● **Study material**
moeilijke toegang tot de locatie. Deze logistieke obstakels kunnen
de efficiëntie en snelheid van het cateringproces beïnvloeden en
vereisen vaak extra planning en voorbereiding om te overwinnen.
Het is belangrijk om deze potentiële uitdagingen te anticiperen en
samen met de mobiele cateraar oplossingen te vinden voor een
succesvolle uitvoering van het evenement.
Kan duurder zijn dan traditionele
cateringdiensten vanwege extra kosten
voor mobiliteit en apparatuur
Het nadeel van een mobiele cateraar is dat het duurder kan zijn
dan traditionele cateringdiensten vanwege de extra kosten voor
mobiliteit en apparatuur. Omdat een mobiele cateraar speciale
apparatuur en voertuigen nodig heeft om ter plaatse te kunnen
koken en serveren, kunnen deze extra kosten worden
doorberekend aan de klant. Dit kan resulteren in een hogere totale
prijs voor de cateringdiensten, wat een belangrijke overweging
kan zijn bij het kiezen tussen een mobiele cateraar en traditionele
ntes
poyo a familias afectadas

* * *

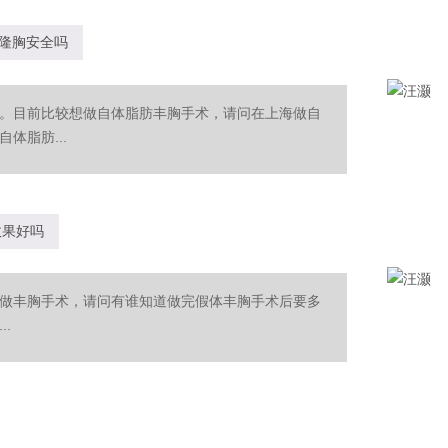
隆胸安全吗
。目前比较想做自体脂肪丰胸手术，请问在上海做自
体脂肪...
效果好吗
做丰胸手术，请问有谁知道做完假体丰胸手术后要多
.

● **Work request**
Please find the lines in the data that contain the word "mobiele" and copy them.

● **Task solution**
samen met de mobiele cateraar oplossingen te vinden voor een
Het nadeel van een mobiele cateraar is dat het duurder kan zijn
mobiliteit en apparatuur. Omdat een mobiele cateraar speciale
kan zijn bij het kiezen tussen een mobiele cateraar en traditionele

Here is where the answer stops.